## PROBLEM TO SOLVE
Please output all of the entries exactly and omit any images they hold.

## WORKING DATA
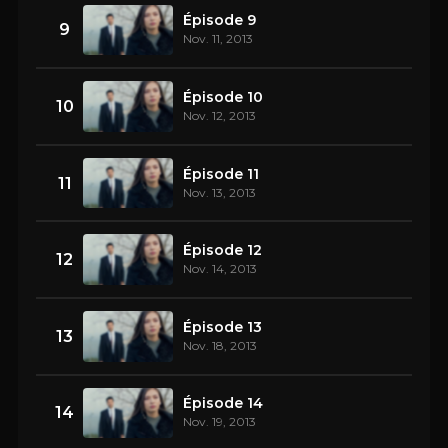
Épisode 9
9
Nov. 11, 2013
Épisode 10
10
Nov. 12, 2013
Épisode 11
11
Nov. 13, 2013
Épisode 12
12
Nov. 14, 2013
Épisode 13
13
Nov. 18, 2013
Épisode 14
14
Nov. 19, 2013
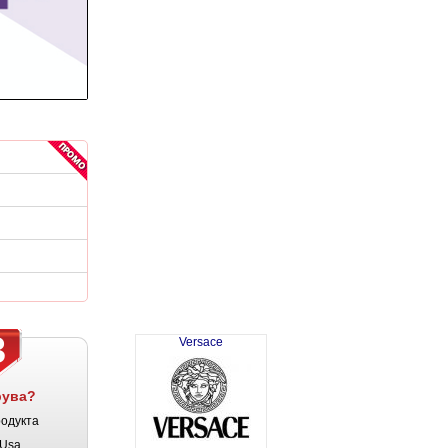
3
Versace
рува?
родукта
Usa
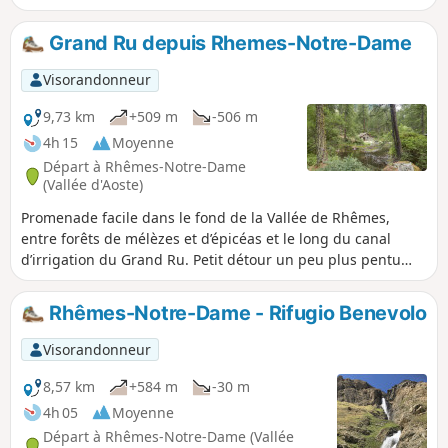
Grand Ru depuis Rhemes-Notre-Dame
Visorandonneur
9,73 km
+509 m
-506 m
4h 15
Moyenne
Départ à Rhêmes-Notre-Dame
(Vallée d'Aoste)
Promenade facile dans le fond de la Vallée de Rhêmes,
entre forêts de mélèzes et d’épicéas et le long du canal
d’irrigation du Grand Ru. Petit détour un peu plus pentu
pour accéder au beau Vallon d'Entrelor et au Refuge Delle
Marmotte. Au retour, passage obligatoire pour admirer la
Rhêmes-Notre-Dame - Rifugio Benevolo
belle Cascade d'Entrelor et le beau petit Lac de Pellaud.
Visorandonneur
8,57 km
+584 m
-30 m
4h 05
Moyenne
Départ à Rhêmes-Notre-Dame (Vallée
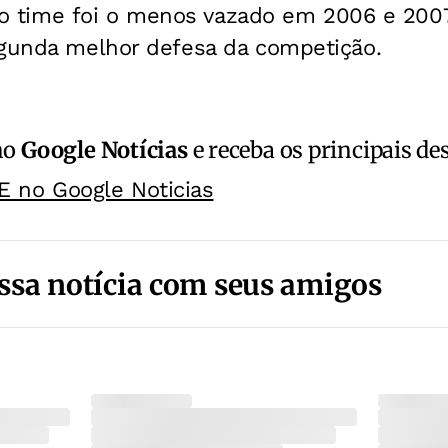
l, o time foi o menos vazado em 2006 e 200
egunda melhor defesa da competição.
no
Google Notícias
e receba os principais de
E no Google Noticias
ssa notícia com seus amigos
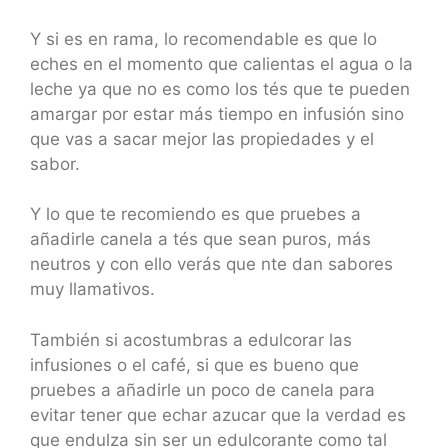
Y si es en rama, lo recomendable es que lo
eches en el momento que calientas el agua o la
leche ya que no es como los tés que te pueden
amargar por estar más tiempo en infusión sino
que vas a sacar mejor las propiedades y el
sabor.
Y lo que te recomiendo es que pruebes a
añadirle canela a tés que sean puros, más
neutros y con ello verás que nte dan sabores
muy llamativos.
También si acostumbras a edulcorar las
infusiones o el café, si que es bueno que
pruebes a añadirle un poco de canela para
evitar tener que echar azucar que la verdad es
que endulza sin ser un edulcorante como tal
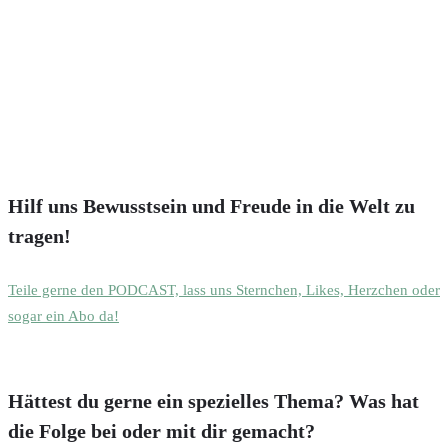
Hilf uns Bewusstsein und Freude in die Welt zu
tragen!
Teile gerne den PODCAST, lass uns Sternchen, Likes, Herzchen oder
sogar ein Abo da!
Hättest du gerne ein spezielles Thema? Was hat
die Folge bei oder mit dir gemacht?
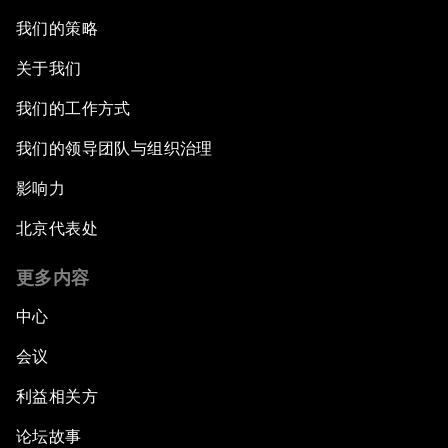
我们的策略
关于我们
我们的工作方式
我们的领导团队与组织治理
影响力
北京代表处
更多内容
中心
会议
利益相关方
论坛故事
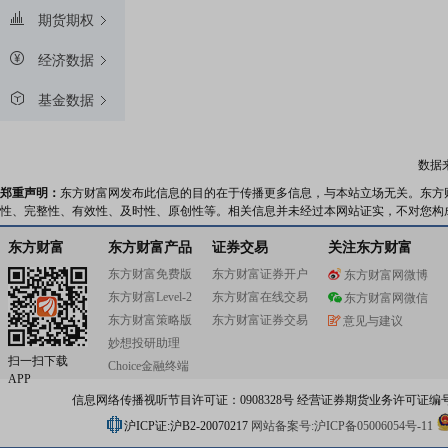
期货期权
经济数据
基金数据
数据
郑重声明：
东方财富网发布此信息的目的在于传播更多信息，与本站立场无关。东方
性、完整性、有效性、及时性、原创性等。相关信息并未经过本网站证实，不对您构
东方财富
东方财富产品
证券交易
关注东方财富
东方财富免费版
东方财富证券开户
东方财富网微博
东方财富Level-2
东方财富在线交易
东方财富网微信
东方财富策略版
东方财富证券交易
意见与建议
妙想投研助理
扫一扫下载
Choice金融终端
APP
信息网络传播视听节目许可证：0908328号 经营证券期货业务许可证编号：91310
沪ICP证:沪B2-20070217
网站备案号:沪ICP备05006054号-11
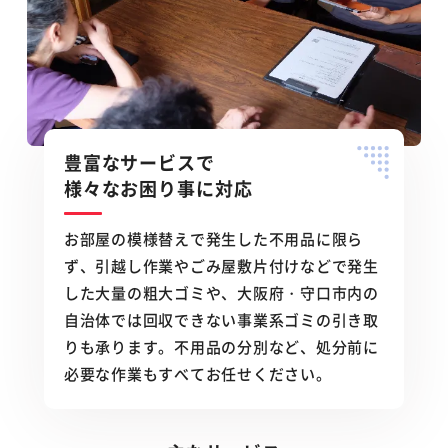
豊富なサービスで
様々なお困り事に対応
お部屋の模様替えで発生した不用品に限ら
ず、引越し作業やごみ屋敷片付けなどで発生
した大量の粗大ゴミや、大阪府・守口市内の
自治体では回収できない事業系ゴミの引き取
りも承ります。不用品の分別など、処分前に
必要な作業もすべてお任せください。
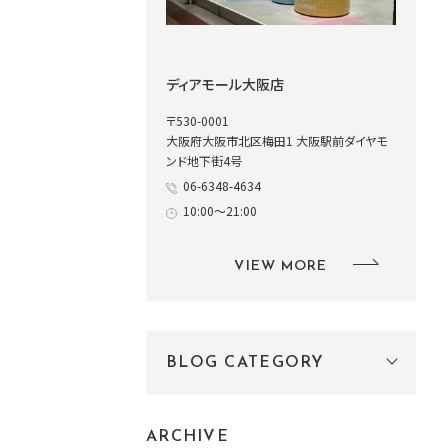
ディアモール大阪店
〒530-0001
大阪府大阪市北区梅田1 大阪駅前ダイヤモ
ンド地下街4号
06-6348-4634
10:00～21:00
VIEW MORE
BLOG CATEGORY
ARCHIVE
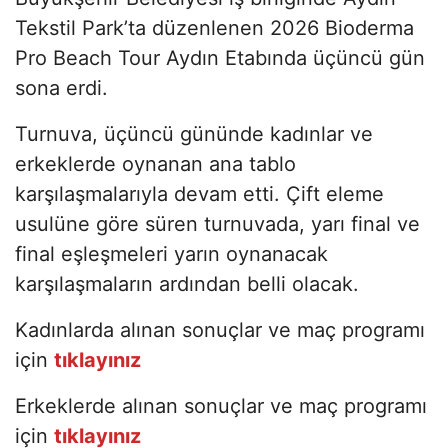
Tekstil Park’ta düzenlenen 2026 Bioderma
Pro Beach Tour Aydın Etabında üçüncü gün
sona erdi.
Turnuva, üçüncü gününde kadınlar ve
erkeklerde oynanan ana tablo
karşılaşmalarıyla devam etti. Çift eleme
usulüne göre süren turnuvada, yarı final ve
final eşleşmeleri yarın oynanacak
karşılaşmaların ardından belli olacak.
Kadınlarda alınan sonuçlar ve maç programı
için
tıklayınız
Erkeklerde alınan sonuçlar ve maç programı
için
tıklayınız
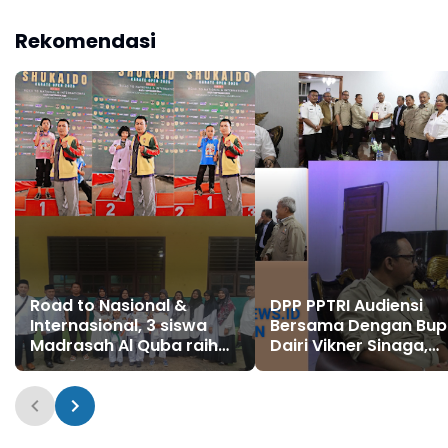
Sinergi Untuk Kemajuan.
Rekomendasi
Road to Nasional &
DPP PPTRI Audiensi
Internasional, 3 siswa
Bersama Dengan Bup
Madrasah Al Quba raih
Dairi Vikner Sinaga,
Prestasi Bergengsi
Sinergi Untuk Kemaju
Karate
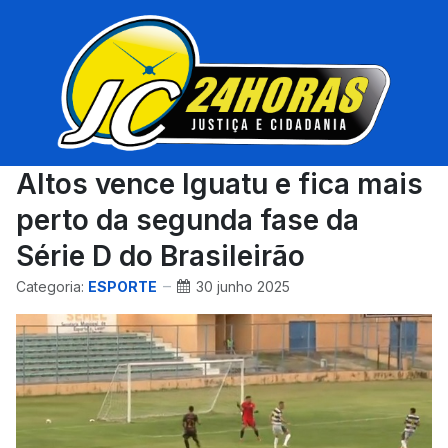
Altos vence Iguatu e fica mais
perto da segunda fase da
Série D do Brasileirão
Categoria:
ESPORTE
30 junho 2025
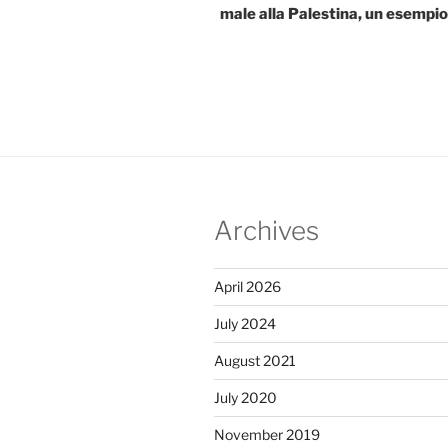
male alla Palestina, un esempio
Archives
April 2026
July 2024
August 2021
July 2020
November 2019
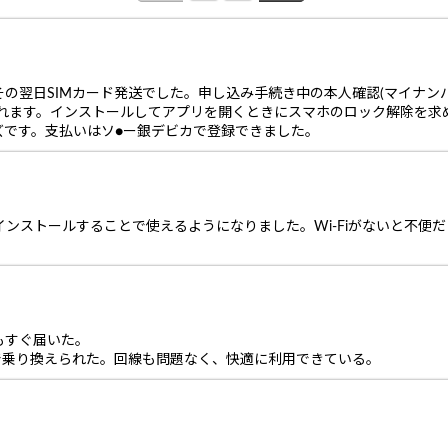
翌日SIMカード発送でした。申し込み手続き中の本人確認(マイナンバー
求されます。インストールしてアプリを開くときにスマホのロック解除を求
ズです。支払いはソ●ー銀デビカで登録できました。
をインストールすることで使えるようになりました。Wi-Fiがないと不
もすぐ届いた。
で乗り換えられた。回線も問題なく、快適に利用できている。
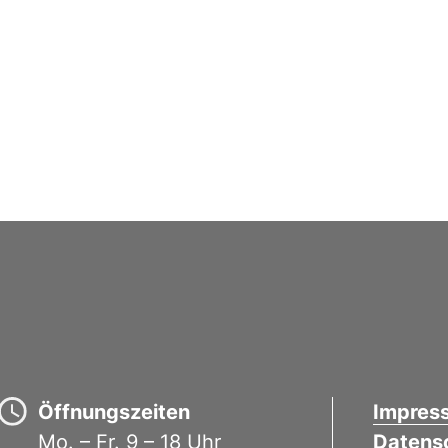
Öffnungszeiten
Impres
Mo. – Fr. 9 – 18 Uhr
Datens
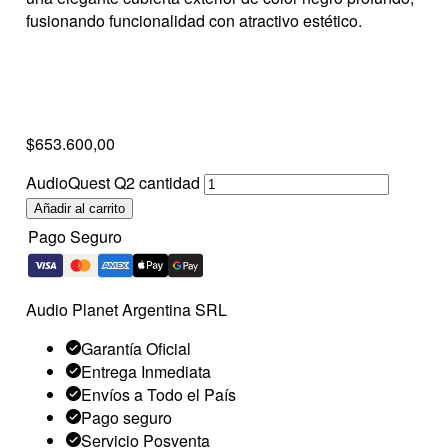
fusionando funcionalidad con atractivo estético.
$
653.600,00
AudioQuest Q2 cantidad
Añadir al carrito
Pago Seguro
Audio Planet Argentina SRL
Garantía Oficial
Entrega Inmediata
Envíos a Todo el País
Pago seguro
Servicio Posventa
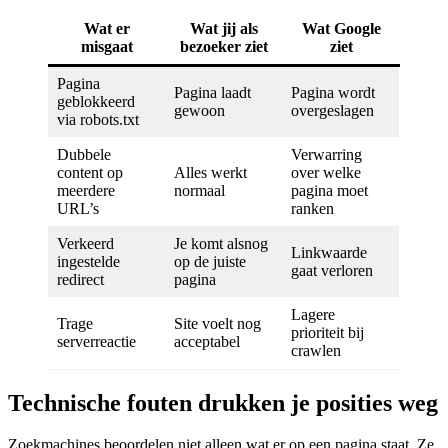
Wat er
Wat jij als
Wat Google
misgaat
bezoeker ziet
ziet
Pagina
Pagina laadt
Pagina wordt
geblokkeerd
gewoon
overgeslagen
via robots.txt
Dubbele
Verwarring
content op
Alles werkt
over welke
meerdere
normaal
pagina moet
URL’s
ranken
Verkeerd
Je komt alsnog
Linkwaarde
ingestelde
op de juiste
gaat verloren
redirect
pagina
Lagere
Trage
Site voelt nog
prioriteit bij
serverreactie
acceptabel
crawlen
Technische fouten drukken je posities weg
Zoekmachines beoordelen niet alleen wat er op een pagina staat. Ze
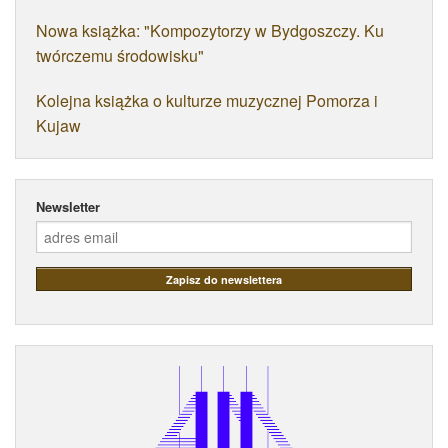
Nowa książka: "Kompozytorzy w Bydgoszczy. Ku
twórczemu środowisku"
Kolejna książka o kulturze muzycznej Pomorza i
Kujaw
Newsletter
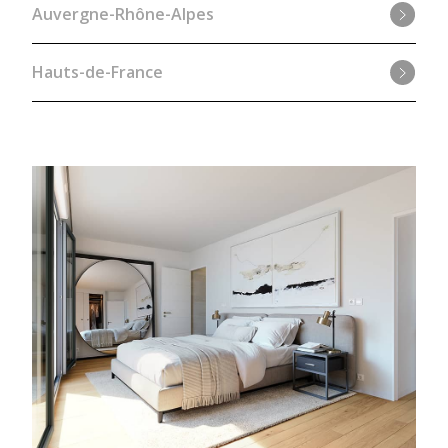
Auvergne-Rhône-Alpes
Hauts-de-France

## TASK OUTPUT
Épisode 9
9
Nov. 11, 2013
Épisode 10
10
Nov. 12, 2013
Épisode 11
11
Nov. 13, 2013
Épisode 12
12
Nov. 14, 2013
Épisode 13
13
Nov. 18, 2013
Épisode 14
14
Nov. 19, 2013
3
Versace
рува?
родукта
Usa
Grand Ru depuis Rhemes-Notre-Dame
Visorandonneur
9,73 km
+509 m
-506 m
4h 15
Moyenne
Départ à Rhêmes-Notre-Dame
(Vallée d'Aoste)
Promenade facile dans le fond de la Vallée de Rhêmes,
entre forêts de mélèzes et d’épicéas et le long du canal
d’irrigation du Grand Ru. Petit détour un peu plus pentu
pour accéder au beau Vallon d'Entrelor et au Refuge Delle
Marmotte. Au retour, passage obligatoire pour admirer la
Rhêmes-Notre-Dame - Rifugio Benevolo
belle Cascade d'Entrelor et le beau petit Lac de Pellaud.
Visorandonneur
8,57 km
+584 m
-30 m
4h 05
Moyenne
Départ à Rhêmes-Notre-Dame (Vallée
l, o time foi o menos vazado em 2006 e 200
egunda melhor defesa da competição.
no
Google Notícias
e receba os principais de
E no Google Noticias
ssa notícia com seus amigos
Y si es en rama, lo recomendable es que lo
eches en el momento que calientas el agua o la
leche ya que no es como los tés que te pueden
amargar por estar más tiempo en infusión sino
que vas a sacar mejor las propiedades y el
sabor.
Y lo que te recomiendo es que pruebes a
añadirle canela a tés que sean puros, más
neutros y con ello verás que nte dan sabores
muy llamativos.
También si acostumbras a edulcorar las
infusiones o el café, si que es bueno que
pruebes a añadirle un poco de canela para
evitar tener que echar azucar que la verdad es
que endulza sin ser un edulcorante como tal
Hilf uns Bewusstsein und Freude in die Welt zu
tragen!
Teile gerne den PODCAST, lass uns Sternchen, Likes, Herzchen oder
sogar ein Abo da!
Hättest du gerne ein spezielles Thema? Was hat
die Folge bei oder mit dir gemacht?
我们的策略
关于我们
我们的工作方式
我们的领导团队与组织治理
影响力
北京代表处
更多内容
中心
会议
利益相关方
论坛故事
期货期权
经济数据
基金数据
数据
郑重声明：
东方财富网发布此信息的目的在于传播更多信息，与本站立场无关。东方
性、完整性、有效性、及时性、原创性等。相关信息并未经过本网站证实，不对您构
东方财富
东方财富产品
证券交易
关注东方财富
东方财富免费版
东方财富证券开户
东方财富网微博
东方财富Level-2
东方财富在线交易
东方财富网微信
东方财富策略版
东方财富证券交易
意见与建议
妙想投研助理
扫一扫下载
Choice金融终端
APP
信息网络传播视听节目许可证：0908328号 经营证券期货业务许可证编号：91310
沪ICP证:沪B2-20070217
网站备案号:沪ICP备05006054号-11
豊富なサービスで
様々なお困り事に対応
お部屋の模様替えで発生した不用品に限ら
ず、引越し作業やごみ屋敷片付けなどで発生
した大量の粗大ゴミや、大阪府・守口市内の
自治体では回収できない事業系ゴミの引き取
りも承ります。不用品の分別など、処分前に
必要な作業もすべてお任せください。
ディアモール大阪店
〒530-0001
大阪府大阪市北区梅田1 大阪駅前ダイヤモ
ンド地下街4号
06-6348-4634
10:00～21:00
VIEW MORE
BLOG CATEGORY
ARCHIVE
Tekstil Park’ta düzenlenen 2026 Bioderma
Pro Beach Tour Aydın Etabında üçüncü gün
sona erdi.
Turnuva, üçüncü gününde kadınlar ve
erkeklerde oynanan ana tablo
karşılaşmalarıyla devam etti. Çift eleme
usulüne göre süren turnuvada, yarı final ve
final eşleşmeleri yarın oynanacak
karşılaşmaların ardından belli olacak.
Kadınlarda alınan sonuçlar ve maç programı
için
tıklayınız
Erkeklerde alınan sonuçlar ve maç programı
için
tıklayınız
Sinergi Untuk Kemajuan.
Rekomendasi
Road to Nasional &
DPP PPTRI Audiensi
Internasional, 3 siswa
Bersama Dengan Bup
Madrasah Al Quba raih
Dairi Vikner Sinaga,
Prestasi Bergengsi
Sinergi Untuk Kemaju
Karate
Altos vence Iguatu e fica mais
perto da segunda fase da
Série D do Brasileirão
Categoria:
ESPORTE
30 junho 2025
male alla Palestina, un esempio
Archives
April 2026
July 2024
August 2021
July 2020
November 2019
翌日SIMカード発送でした。申し込み手続き中の本人確認(マイナンバー
求されます。インストールしてアプリを開くときにスマホのロック解除を求
ズです。支払いはソ●ー銀デビカで登録できました。
をインストールすることで使えるようになりました。Wi-Fiがないと不
もすぐ届いた。
で乗り換えられた。回線も問題なく、快適に利用できている。
Öffnungszeiten
Impres
Mo. – Fr. 9 – 18 Uhr
Datens
fusionando funcionalidad con atractivo estético.
$
653.600,00
AudioQuest Q2 cantidad
Añadir al carrito
Pago Seguro
Audio Planet Argentina SRL
Garantía Oficial
Entrega Inmediata
Envíos a Todo el País
Pago seguro
Servicio Posventa
Wat er
Wat jij als
Wat Google
misgaat
bezoeker ziet
ziet
Pagina
Pagina laadt
Pagina wordt
geblokkeerd
gewoon
overgeslagen
via robots.txt
Dubbele
Verwarring
content op
Alles werkt
over welke
meerdere
normaal
pagina moet
URL’s
ranken
Verkeerd
Je komt alsnog
Linkwaarde
ingestelde
op de juiste
gaat verloren
redirect
pagina
Lagere
Trage
Site voelt nog
prioriteit bij
serverreactie
acceptabel
crawlen
Technische fouten drukken je posities weg
Zoekmachines beoordelen niet alleen wat er op een pagina staat. Ze
Nowa książka: "Kompozytorzy w Bydgoszczy. Ku
twórczemu środowisku"
Kolejna książka o kulturze muzycznej Pomorza i
Kujaw
Newsletter
Auvergne-Rhône-Alpes
Hauts-de-France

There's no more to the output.